Arkansas

Migration

Near the end of the 18th century, Indians from east of the Mississippi, displaced by white settlement, entered the area now known as Arkansas. However, as the availability of cheap land in Louisiana Territory drew more and more white settlers—in particular, veterans of the War of 1812, who had been promised 160-acre (65-hectare) tracts—the Indians were pressured to cross the border from Arkansas to present-day Oklahoma.

After the end of the Mexican War, thousands of Arkansans immigrated to Texas, and others were attracted to California in 1849 by the gold rush. Because of a law passed in 1859 requiring free blacks to leave the state by the end of the year or risk being enslaved, Arkansas's population of free blacks dropped from 682 in 1858 to 144 in 1860. During Reconstruction, the state government encouraged immigration by both blacks and whites. Literature sent out by the Office of State Lands and Migration, under the tenure of William H. Grey, a black leader, described the state as a new Africa. Railroads, seeking buyers for the lands they had acquired through government grants, were especially active in encouraging immigration after Reconstruction. Later immigrants included Italians and, in the early 1900s, Germans.

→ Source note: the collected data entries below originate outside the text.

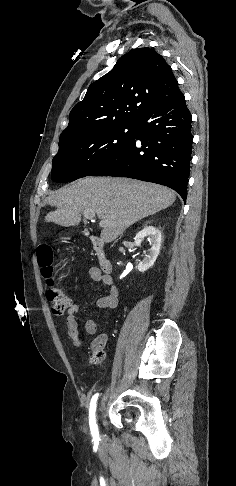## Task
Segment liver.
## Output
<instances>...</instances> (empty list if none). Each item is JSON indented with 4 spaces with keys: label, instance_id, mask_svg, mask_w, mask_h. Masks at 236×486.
I'll list each match as a JSON object with an SVG mask.
<instances>
[{
    "label": "liver",
    "instance_id": "obj_1",
    "mask_svg": "<svg viewBox=\"0 0 236 486\" xmlns=\"http://www.w3.org/2000/svg\"><path fill=\"white\" fill-rule=\"evenodd\" d=\"M175 193L161 185L127 178L86 177L65 186L45 200L57 207L46 222L78 225L81 214L92 210L105 222L101 239L110 243L137 221L172 205Z\"/></svg>",
    "mask_w": 236,
    "mask_h": 486
}]
</instances>
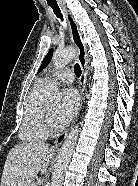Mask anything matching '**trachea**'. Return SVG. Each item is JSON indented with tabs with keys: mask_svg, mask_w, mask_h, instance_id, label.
<instances>
[{
	"mask_svg": "<svg viewBox=\"0 0 138 186\" xmlns=\"http://www.w3.org/2000/svg\"><path fill=\"white\" fill-rule=\"evenodd\" d=\"M48 5L53 9L55 15L63 21V15L57 2H48ZM74 72L78 78L81 76L82 70L78 63L74 65Z\"/></svg>",
	"mask_w": 138,
	"mask_h": 186,
	"instance_id": "obj_1",
	"label": "trachea"
}]
</instances>
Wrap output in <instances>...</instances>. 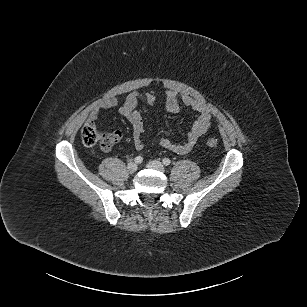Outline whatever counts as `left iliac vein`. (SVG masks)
<instances>
[{"label":"left iliac vein","mask_w":307,"mask_h":307,"mask_svg":"<svg viewBox=\"0 0 307 307\" xmlns=\"http://www.w3.org/2000/svg\"><path fill=\"white\" fill-rule=\"evenodd\" d=\"M147 167L150 168V169L158 170L160 172H164L165 171V167L158 160H152V161L148 162L147 163Z\"/></svg>","instance_id":"obj_1"}]
</instances>
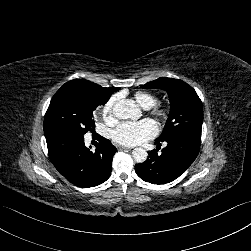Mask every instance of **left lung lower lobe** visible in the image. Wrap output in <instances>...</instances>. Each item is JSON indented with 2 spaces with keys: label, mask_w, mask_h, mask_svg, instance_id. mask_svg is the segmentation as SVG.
Segmentation results:
<instances>
[{
  "label": "left lung lower lobe",
  "mask_w": 251,
  "mask_h": 251,
  "mask_svg": "<svg viewBox=\"0 0 251 251\" xmlns=\"http://www.w3.org/2000/svg\"><path fill=\"white\" fill-rule=\"evenodd\" d=\"M165 142L167 146L161 153L152 150L145 162L135 165V171L142 180L159 185L177 179L197 157L201 139L190 135H176ZM157 143L159 145L160 142Z\"/></svg>",
  "instance_id": "0a47b994"
}]
</instances>
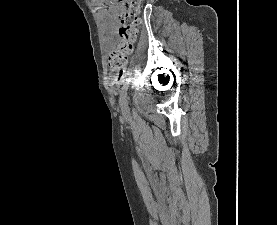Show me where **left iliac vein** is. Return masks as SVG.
<instances>
[{
  "instance_id": "obj_1",
  "label": "left iliac vein",
  "mask_w": 277,
  "mask_h": 225,
  "mask_svg": "<svg viewBox=\"0 0 277 225\" xmlns=\"http://www.w3.org/2000/svg\"><path fill=\"white\" fill-rule=\"evenodd\" d=\"M128 101H129V97L127 94H125L120 101V108L123 116H126L128 114V111H129Z\"/></svg>"
}]
</instances>
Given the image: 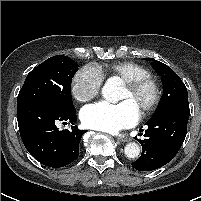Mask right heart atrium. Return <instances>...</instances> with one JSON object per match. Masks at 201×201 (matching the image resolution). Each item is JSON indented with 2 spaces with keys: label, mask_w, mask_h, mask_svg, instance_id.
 <instances>
[{
  "label": "right heart atrium",
  "mask_w": 201,
  "mask_h": 201,
  "mask_svg": "<svg viewBox=\"0 0 201 201\" xmlns=\"http://www.w3.org/2000/svg\"><path fill=\"white\" fill-rule=\"evenodd\" d=\"M103 77L93 66H85L74 75L71 92L78 102H88L95 98L102 86Z\"/></svg>",
  "instance_id": "1"
}]
</instances>
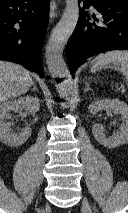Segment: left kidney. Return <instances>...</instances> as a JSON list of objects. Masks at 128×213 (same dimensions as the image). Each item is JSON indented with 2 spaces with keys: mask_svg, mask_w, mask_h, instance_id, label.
<instances>
[{
  "mask_svg": "<svg viewBox=\"0 0 128 213\" xmlns=\"http://www.w3.org/2000/svg\"><path fill=\"white\" fill-rule=\"evenodd\" d=\"M88 109L93 115L101 110H110L114 114H120L124 120L120 131L114 133L112 136H106L104 134L101 124H95L92 127V133L101 145L113 149L128 143V105L126 103L117 99L95 100Z\"/></svg>",
  "mask_w": 128,
  "mask_h": 213,
  "instance_id": "5707ae66",
  "label": "left kidney"
}]
</instances>
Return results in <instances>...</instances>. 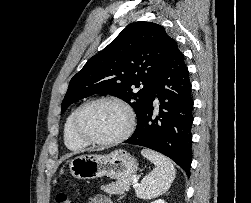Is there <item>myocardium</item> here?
<instances>
[{"label":"myocardium","mask_w":251,"mask_h":203,"mask_svg":"<svg viewBox=\"0 0 251 203\" xmlns=\"http://www.w3.org/2000/svg\"><path fill=\"white\" fill-rule=\"evenodd\" d=\"M102 102L113 103L120 106L125 111L127 115V119H128L125 130L120 135L111 139H107V140H97V139L90 138L86 136L80 129V120L84 111L88 107L97 103H102ZM135 124H136V118H135L134 111L125 101L117 97H113V96H102V97L91 99L77 108L73 117V121H72V129H73L74 135L80 141H82L83 143L87 145L112 146V145L119 144L125 141L126 139H128L135 129Z\"/></svg>","instance_id":"1"}]
</instances>
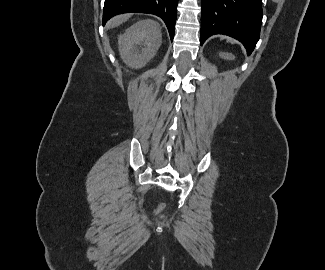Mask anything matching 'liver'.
Here are the masks:
<instances>
[{"label":"liver","instance_id":"obj_1","mask_svg":"<svg viewBox=\"0 0 325 270\" xmlns=\"http://www.w3.org/2000/svg\"><path fill=\"white\" fill-rule=\"evenodd\" d=\"M130 16H131L130 14L116 16L108 22V27L111 28L117 27L121 25L123 22L127 21Z\"/></svg>","mask_w":325,"mask_h":270}]
</instances>
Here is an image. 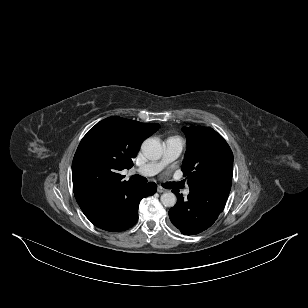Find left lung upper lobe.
I'll use <instances>...</instances> for the list:
<instances>
[{"label":"left lung upper lobe","mask_w":308,"mask_h":308,"mask_svg":"<svg viewBox=\"0 0 308 308\" xmlns=\"http://www.w3.org/2000/svg\"><path fill=\"white\" fill-rule=\"evenodd\" d=\"M188 149L182 165L189 188L231 178L233 153L225 139L208 127H184Z\"/></svg>","instance_id":"left-lung-upper-lobe-1"}]
</instances>
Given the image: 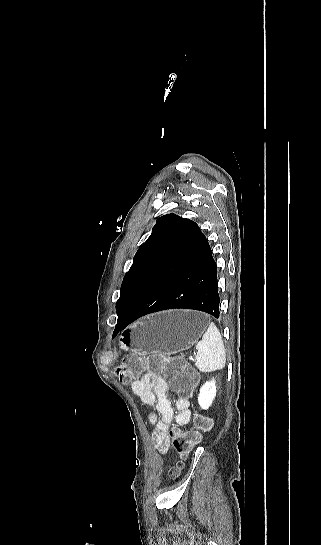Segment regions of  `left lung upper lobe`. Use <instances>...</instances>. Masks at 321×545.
I'll return each mask as SVG.
<instances>
[{"label": "left lung upper lobe", "instance_id": "left-lung-upper-lobe-1", "mask_svg": "<svg viewBox=\"0 0 321 545\" xmlns=\"http://www.w3.org/2000/svg\"><path fill=\"white\" fill-rule=\"evenodd\" d=\"M188 219L167 214L157 219L147 241L138 249L133 264L126 273L116 303L119 315H127L148 283L159 271L173 246L185 229Z\"/></svg>", "mask_w": 321, "mask_h": 545}]
</instances>
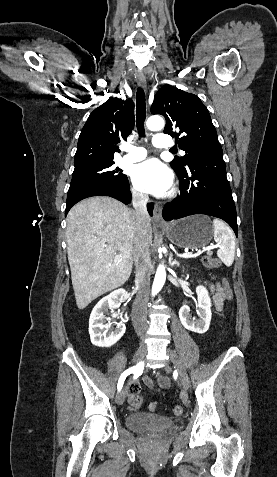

During the Depression era (1930s) and thereafter, Arkansas lost a substantial proportion of its farm population, and many blacks left the state for the industrial cities of the Midwest and the east and west coasts. The net loss from migration totaled 919,000 between 1940 and 1970. Between 1970 and 1980, however, the state gained 180,000 residents through migration, as the Ozarks became one of the fastest-growing rural areas in the US. The state experienced a small net decline of 2,000 in migration between 1980 and 1983. Net migration from 1985 to 1990 amounted to a gain of nearly 36,600. Between 1990 and 1998, there were net gains of 106,000 in domestic migration and 9,000 in international migration. In 1998, Arkansas admitted 914 immigrants. Between 1990 and 1998, the state's overall population increased by 8%. In the period 1995–2000, 252,100 people moved into the state and 209,984 moved out, for a net gain of 42,116, 2,496 of whom were age 65 or over.